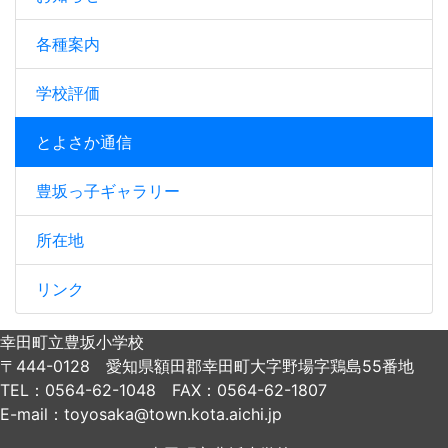
各種案内
学校評価
とよさか通信
豊坂っ子ギャラリー
所在地
リンク
幸田町立豊坂小学校
〒444-0128 愛知県額田郡幸田町大字野場字鶏島55番地
TEL：0564-62-1048 FAX：0564-62-1807
E-mail：toyosaka@town.kota.aichi.jp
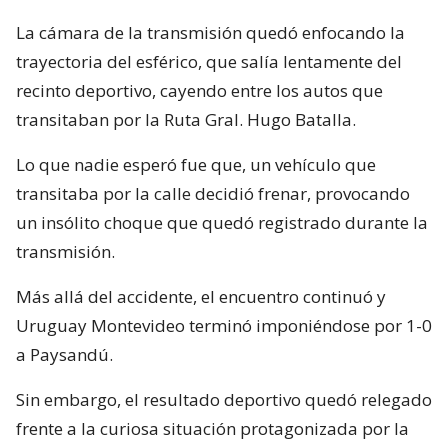
La cámara de la transmisión quedó enfocando la
trayectoria del esférico, que salía lentamente del
recinto deportivo, cayendo entre los autos que
transitaban por la Ruta Gral. Hugo Batalla.
Lo que nadie esperó fue que, un vehículo que
transitaba por la calle decidió frenar, provocando
un insólito choque que quedó registrado durante la
transmisión.
Más allá del accidente, el encuentro continuó y
Uruguay Montevideo terminó imponiéndose por 1-0
a Paysandú.
Sin embargo, el resultado deportivo quedó relegado
frente a la curiosa situación protagonizada por la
____
Your task is to copy exactly, and only, the lines from the line with "transitaba por la" through the last line of the entries, both included.

- _ANSWER TO THIS EXERCISE_:
transitaba por la calle decidió frenar, provocando
un insólito choque que quedó registrado durante la
transmisión.
Más allá del accidente, el encuentro continuó y
Uruguay Montevideo terminó imponiéndose por 1-0
a Paysandú.
Sin embargo, el resultado deportivo quedó relegado
frente a la curiosa situación protagonizada por la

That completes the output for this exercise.